▸ **ACTION ITEM**
Without including pictures, set down every record exactly as it stands.

▸ **DATASET RECORDS**
_ _ _
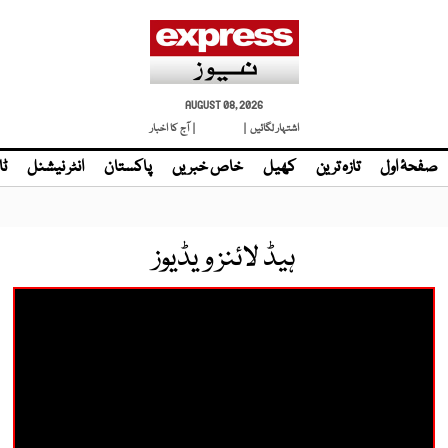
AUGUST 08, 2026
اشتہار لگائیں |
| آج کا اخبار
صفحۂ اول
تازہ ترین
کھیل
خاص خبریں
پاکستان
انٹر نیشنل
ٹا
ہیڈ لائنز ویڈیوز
_ _ _
▸ **ANSWER BELOW**
AUGUST 08, 2026
اشتہار لگائیں |
| آج کا اخبار
صفحۂ اول
تازہ ترین
کھیل
خاص خبریں
پاکستان
انٹر نیشنل
ٹا
ہیڈ لائنز ویڈیوز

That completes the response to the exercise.